Each input file contains one test case. For each case, The first line contains three positive numbers: N (≤105), the total number of the members in the supply chain (and hence they are numbered from 0 to N−1); P, the price given by the root supplier; and r, the percentage rate of price increment for each distributor or retailer. Then the next line contains N numbers, each number Si​ is the index of the supplier for the i-th member. Sroot​ for the root supplier is defined to be −1. All the numbers in a line are separated by a space.

Output Specification:

For each test case, print in one line the highest price we can expect from some retailers, accurate up to 2 decimal places, and the number of retailers that sell at the highest price. There must be one space between the two numbers.

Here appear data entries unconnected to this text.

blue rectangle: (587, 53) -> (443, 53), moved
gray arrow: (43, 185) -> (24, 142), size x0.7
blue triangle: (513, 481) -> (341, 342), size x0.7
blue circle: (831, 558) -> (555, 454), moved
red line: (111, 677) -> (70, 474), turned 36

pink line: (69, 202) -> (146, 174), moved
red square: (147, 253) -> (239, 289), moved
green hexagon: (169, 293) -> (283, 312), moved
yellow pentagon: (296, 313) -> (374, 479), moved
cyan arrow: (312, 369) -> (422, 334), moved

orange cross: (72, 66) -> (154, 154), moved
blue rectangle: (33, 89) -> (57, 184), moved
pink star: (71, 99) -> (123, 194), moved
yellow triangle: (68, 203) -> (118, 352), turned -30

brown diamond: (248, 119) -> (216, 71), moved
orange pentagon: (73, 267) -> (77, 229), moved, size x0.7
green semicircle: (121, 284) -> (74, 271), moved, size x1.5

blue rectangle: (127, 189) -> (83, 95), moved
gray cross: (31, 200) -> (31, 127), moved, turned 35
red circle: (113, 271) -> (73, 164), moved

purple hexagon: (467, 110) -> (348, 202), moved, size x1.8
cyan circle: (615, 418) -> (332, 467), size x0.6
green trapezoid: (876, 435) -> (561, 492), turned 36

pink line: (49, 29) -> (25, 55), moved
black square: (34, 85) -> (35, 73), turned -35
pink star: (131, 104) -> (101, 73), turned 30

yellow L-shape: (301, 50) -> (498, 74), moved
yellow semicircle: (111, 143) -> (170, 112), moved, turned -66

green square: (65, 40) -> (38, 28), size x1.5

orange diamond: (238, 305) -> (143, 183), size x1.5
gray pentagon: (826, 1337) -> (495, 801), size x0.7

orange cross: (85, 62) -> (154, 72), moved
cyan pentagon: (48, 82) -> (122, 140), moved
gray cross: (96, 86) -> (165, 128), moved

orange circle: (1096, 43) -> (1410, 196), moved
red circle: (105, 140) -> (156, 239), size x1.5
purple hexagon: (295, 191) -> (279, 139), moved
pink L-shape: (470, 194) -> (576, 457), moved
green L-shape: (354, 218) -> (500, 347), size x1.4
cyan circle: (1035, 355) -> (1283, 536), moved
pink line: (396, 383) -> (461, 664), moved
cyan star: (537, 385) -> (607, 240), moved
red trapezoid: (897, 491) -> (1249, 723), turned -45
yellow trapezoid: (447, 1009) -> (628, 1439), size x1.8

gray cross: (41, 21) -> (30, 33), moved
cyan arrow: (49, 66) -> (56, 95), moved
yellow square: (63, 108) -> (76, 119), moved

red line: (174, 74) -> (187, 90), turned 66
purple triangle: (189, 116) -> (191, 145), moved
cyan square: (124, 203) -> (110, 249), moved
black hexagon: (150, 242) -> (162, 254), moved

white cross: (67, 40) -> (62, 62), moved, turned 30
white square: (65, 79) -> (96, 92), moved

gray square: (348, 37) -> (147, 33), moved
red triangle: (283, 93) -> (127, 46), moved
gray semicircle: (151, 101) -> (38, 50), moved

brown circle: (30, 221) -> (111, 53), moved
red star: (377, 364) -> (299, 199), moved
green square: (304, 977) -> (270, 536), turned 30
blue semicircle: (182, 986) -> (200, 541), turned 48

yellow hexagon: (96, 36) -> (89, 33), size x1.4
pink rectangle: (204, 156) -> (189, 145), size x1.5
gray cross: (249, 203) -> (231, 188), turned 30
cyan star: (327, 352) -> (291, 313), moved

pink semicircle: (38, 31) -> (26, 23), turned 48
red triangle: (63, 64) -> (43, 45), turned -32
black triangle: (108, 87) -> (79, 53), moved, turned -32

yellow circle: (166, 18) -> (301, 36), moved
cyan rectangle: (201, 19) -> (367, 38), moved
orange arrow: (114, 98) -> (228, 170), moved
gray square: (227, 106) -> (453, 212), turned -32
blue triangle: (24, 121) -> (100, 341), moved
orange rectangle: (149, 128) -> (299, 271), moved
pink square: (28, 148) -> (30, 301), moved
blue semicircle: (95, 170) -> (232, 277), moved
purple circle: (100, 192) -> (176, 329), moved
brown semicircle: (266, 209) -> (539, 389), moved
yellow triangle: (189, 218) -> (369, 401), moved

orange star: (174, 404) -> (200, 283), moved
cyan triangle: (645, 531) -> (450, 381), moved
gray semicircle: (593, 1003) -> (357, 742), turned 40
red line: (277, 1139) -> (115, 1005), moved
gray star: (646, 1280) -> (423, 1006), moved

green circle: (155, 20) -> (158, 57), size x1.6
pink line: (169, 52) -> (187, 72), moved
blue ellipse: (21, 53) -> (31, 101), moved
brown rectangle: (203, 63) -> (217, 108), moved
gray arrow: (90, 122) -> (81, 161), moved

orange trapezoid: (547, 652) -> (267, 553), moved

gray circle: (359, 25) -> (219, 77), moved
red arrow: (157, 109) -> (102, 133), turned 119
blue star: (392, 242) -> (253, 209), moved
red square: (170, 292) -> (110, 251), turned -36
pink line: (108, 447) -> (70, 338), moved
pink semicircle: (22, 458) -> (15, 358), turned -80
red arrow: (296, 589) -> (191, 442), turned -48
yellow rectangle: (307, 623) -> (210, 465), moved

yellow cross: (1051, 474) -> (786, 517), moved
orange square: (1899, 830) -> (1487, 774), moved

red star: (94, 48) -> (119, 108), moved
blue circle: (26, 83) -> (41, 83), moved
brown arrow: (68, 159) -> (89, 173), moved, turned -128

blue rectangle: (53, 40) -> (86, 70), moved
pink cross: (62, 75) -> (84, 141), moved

It is guaranteed that the price will not exceed 1010.

Sample Input:

9 1.80 1.00
1 5 4 4 -1 4 5 3 6

Sample Output:

1.85 2

The question ：

         supplier （ The root node ） And dealers （ Child nodes of non leaf nodes ） And retailers （ leaf node ）, Form a supply chain , This supply chain is a tree , Every time we pass through a dealer and retailer, the price will rise r%, Give the number of nodes , The original price , And the percentage of price increase , The following line gives the dealer or supplier of each node （ The parent node ）, Ask the retailer to sell at the maximum price , There are several such prices ？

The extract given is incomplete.